What is web scrapping?

Web scrapping is the automation of web browser.

Yes, it is that simple, Web scrapping is the automation of web browser, where we write some codes and navigate some pages, click buttons, download reports.

We can use any programming language and some web browsers to do this automation. In this book we will using Excel VBA and Internet explorer.

Further in this book, we will use the term web automation instead of Web scrapping. In VBA web automation is very simple.

What are the certain steps to do web scrapping?

If We think navigating a website manually, we will notice that there are only few operations that We do.
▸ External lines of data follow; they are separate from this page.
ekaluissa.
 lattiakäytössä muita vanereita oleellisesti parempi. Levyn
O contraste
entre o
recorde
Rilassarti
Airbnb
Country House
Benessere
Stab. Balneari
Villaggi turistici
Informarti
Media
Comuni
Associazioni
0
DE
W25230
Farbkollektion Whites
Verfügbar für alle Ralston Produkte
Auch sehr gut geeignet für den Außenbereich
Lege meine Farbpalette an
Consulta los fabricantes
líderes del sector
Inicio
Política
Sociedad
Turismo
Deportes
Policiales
Those are below.

  1. We navigate a link to open a website.
  2. We click some button to navigate some other pages.
  3. We access some controls like Textboxes, Dropdowns, List Boxes etc.
  4. We click on hyperlinks.
  5. We download some files.
  6. We save the pages and pdf files etc.
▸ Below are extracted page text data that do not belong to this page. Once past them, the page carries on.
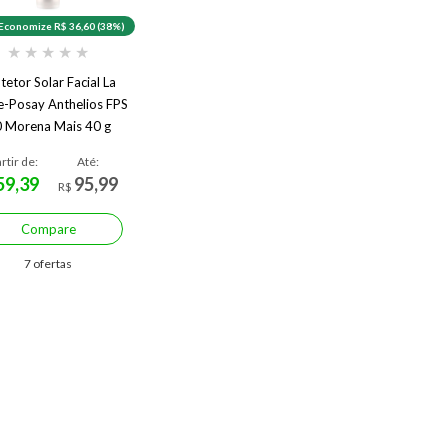
Economize R$ 36,60 (38%)
★
★
★
★
★
tetor Solar Facial La
e-Posay Anthelios FPS
 Morena Mais 40 g
Morena Mais
rtir de:
Até:
59,39
95,99
R$
Compare
7 ofertas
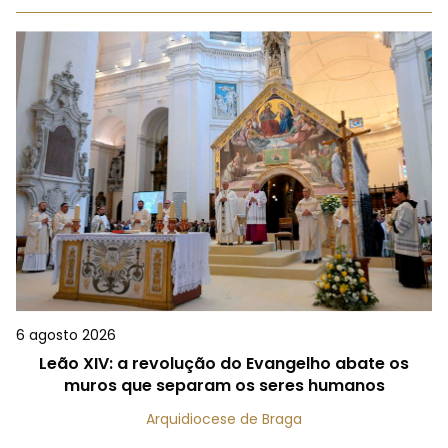
6 agosto 2026
Leão XIV: a revolução do Evangelho abate os
muros que separam os seres humanos
Arquidiocese de Braga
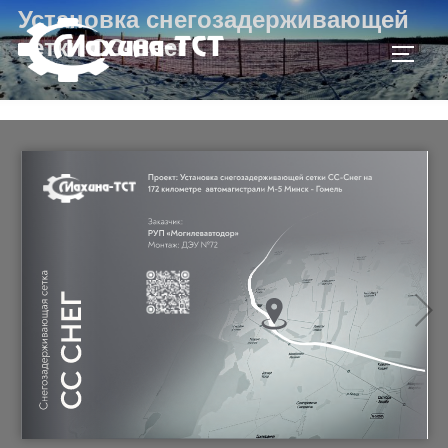
Установка снегозадерживающей
сетки СС-Снег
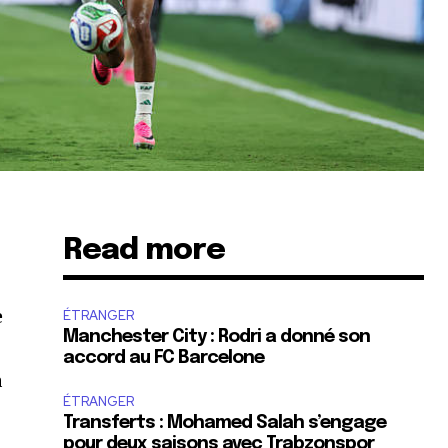
Read more
e
ÉTRANGER
Manchester City : Rodri a donné son
accord au FC Barcelone
a
ÉTRANGER
Transferts : Mohamed Salah s’engage
pour deux saisons avec Trabzonspor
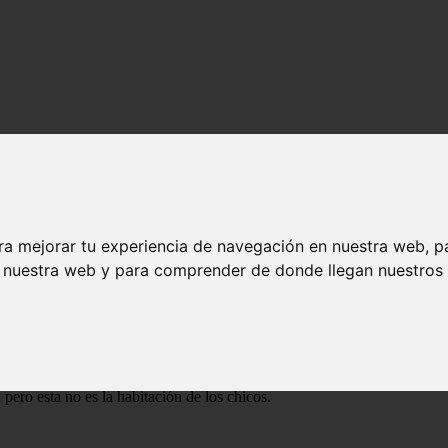
er
bitación de los chicos en la torre de gryffindor para descansar, pero no 
ra mejorar tu experiencia de navegación en nuestra web, p
u vida, si estas haciendo lo correcto o no, a veces olvidas cosas tan im
n nuestra web y para comprender de donde llegan nuestros v
ry defendiendo a sus dos amigos y en fin los tres quedaron peleados,
si Harry hubiera acompañado a ron a terminar sus deberes no hubiera qu
ue hacer, que estaría tramando voldemort, y todo eso que agobiaba tanto
 pero esta no es la habitación de los chicos.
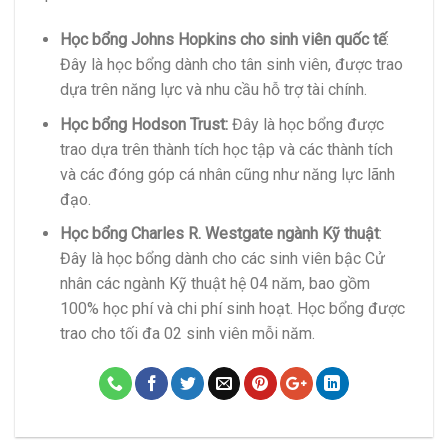
Học bổng Johns Hopkins cho sinh viên quốc tế
:
Đây là học bổng dành cho tân sinh viên, được trao
dựa trên năng lực và nhu cầu hỗ trợ tài chính.
Học bổng Hodson Trust:
Đây là học bổng được
trao dựa trên thành tích học tập và các thành tích
và các đóng góp cá nhân cũng như năng lực lãnh
đạo.
Học bổng Charles R. Westgate ngành Kỹ thuật
:
Đây là học bổng dành cho các sinh viên bậc Cử
nhân các ngành Kỹ thuật hệ 04 năm, bao gồm
100% học phí và chi phí sinh hoạt. Học bổng được
trao cho tối đa 02 sinh viên mỗi năm.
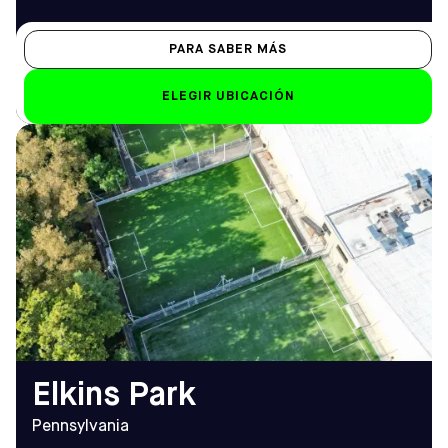
PARA SABER MÁS
ELEGIR UBICACIÓN
DIRECCIÓN
HORARIO DE
46 Church Road, Elkins Park
APERTURA
PA 19027
De lunes a viernes
Cómo llegar
9.00 h - 12.00 h
TELÉFONO
Sáb-Dom
(215) 544-2626
8.00 h - 12.00 h
EMAIL
elkinspark@sofive.com
Elkins Park
Pennsylvania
There are some functions and procedures that we can use of internet explorer by using VBA to automate all these things. Let see them all by example.

What is DOM?

First, we need to understand the object model of Internet explorer, which is extremely simple.

The Basics

We should have basic knowledge of VBA to understand the code showing in this article. If you haven’t yet read my Quick Guide for VBA, Download it for free from here.

https://www.itchat.in/2018/08/09/vba-tutorial/

As We can see that Application is the parent object of all other object. So first, we need to create object of Internet Explorer Application.

How to create IE Object?

There are two ways to create objects in VBA

  1. Early Binding – For early binding, we will add reference of two libraries in our VBA project.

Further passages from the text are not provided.